Commercial flights halted to Mali’s Timbuktu amid Islamist blockade

Sky Mali, the only commercial airline flying to Timbuktu in Mali’s interior, has cancelled flights there due to insecurity, it said on Monday, deepening the isolation of the northern city which has been under a month-long Islamist blockade.

Timbuktu, a UNESCO World Heritage site and ancient trading centre on the edge of the Sahara desert, has been suffering from a shortage of food and aid supplies since a local affiliate of al Qaeda cut off access by road and river in mid-August.

Two residents told Reuters that they heard shell fire near the city’s airport on Monday morning.

Sky Mali later issued a statement saying it had suspended all flights to and from Timbuktu until further notice, citing a security alert.

“We heard several shell shots at Timbuktu airport. Flights are cancelled,” said resident Mohamed Ag Hamaleck.

“Now Timbuktu is completely closed. The access roads are cut, the boats no longer come,” he said by phone.

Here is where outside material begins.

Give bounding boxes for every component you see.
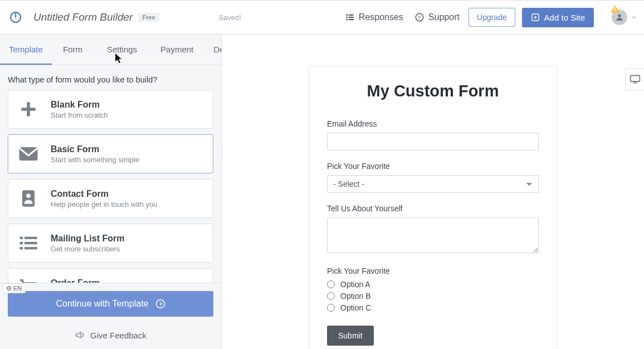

The city has been surrounded by violence ever since French forces liberated it from militants in 2013 after an uprising. The Islamists later regrouped and have spread from northern Mali to neighbouring Burkina Faso and Niger.

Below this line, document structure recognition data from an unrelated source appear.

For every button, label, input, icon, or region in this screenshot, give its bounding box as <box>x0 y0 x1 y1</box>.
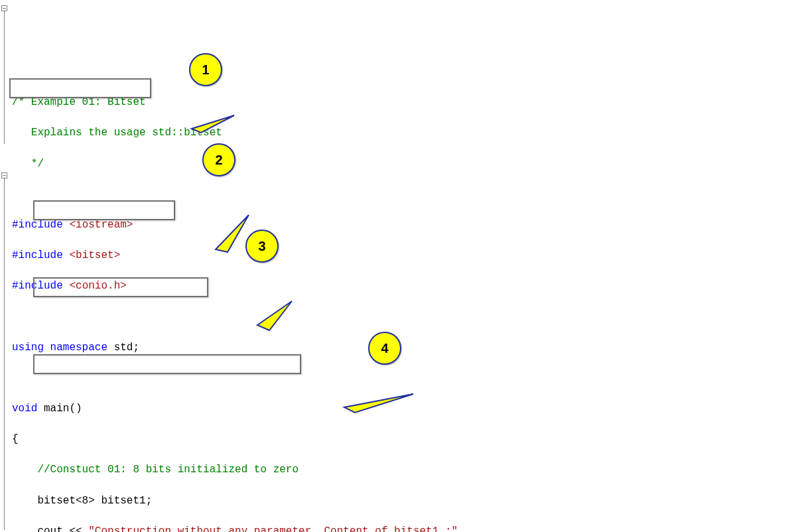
code-text: bitset<8> bitset1; <box>12 495 152 507</box>
fold-gutter <box>1 0 11 532</box>
code-area[interactable]: /* Example 01: Bitset Explains the usage… <box>12 80 796 532</box>
code-keyword: using <box>12 342 50 354</box>
code-header: <iostream> <box>69 219 133 231</box>
callout-label: 1 <box>202 60 209 80</box>
code-string: "Construction without any parameter. Con… <box>88 525 458 532</box>
code-header: <conio.h> <box>69 280 126 292</box>
code-preproc: #include <box>12 249 69 261</box>
code-text: std; <box>114 342 139 354</box>
code-preproc: #include <box>12 280 69 292</box>
code-header: <bitset> <box>69 249 120 261</box>
code-comment: Explains the usage std::bitset <box>12 127 222 139</box>
fold-toggle-icon[interactable] <box>1 172 7 178</box>
code-comment: */ <box>12 158 44 170</box>
blank-line <box>12 371 796 386</box>
blank-line <box>12 187 796 202</box>
fold-line <box>4 11 5 144</box>
code-text: cout << <box>12 525 88 532</box>
fold-toggle-icon[interactable] <box>1 5 7 11</box>
code-text: main() <box>44 403 82 415</box>
code-preproc: #include <box>12 219 69 231</box>
code-text: { <box>12 433 19 445</box>
code-keyword: void <box>12 403 44 415</box>
code-keyword: namespace <box>50 342 114 354</box>
code-comment: /* Example 01: Bitset <box>12 96 146 108</box>
blank-line <box>12 309 796 324</box>
fold-line <box>4 178 5 530</box>
code-comment: //Constuct 01: 8 bits initialized to zer… <box>12 464 298 476</box>
code-editor: /* Example 01: Bitset Explains the usage… <box>0 0 796 532</box>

The European Union said last week that the blockade had extended to more localities in the Timbuktu region, including Rharous, Niafounké, Goundam, Diré, Tonka, Ber and Léré.

“Civilians do not have access to essential products and basic social services,” the EU’s humanitarian branch ECHO said in a note.

Insecurity in Mali has intensified over the past year after the West African country’s military leaders kicked out French troops, asked United Nations’ peacekeepers to leave, and teamed up with Russian private military contractors Wagner Group.

An al Qaeda-linked group claimed responsibility on Friday for a suicide attack on a military base in northeastern Mali, a day after authorities blamed the group for carrying out a dual assault on another military camp and on a boat that killed more than 60 people.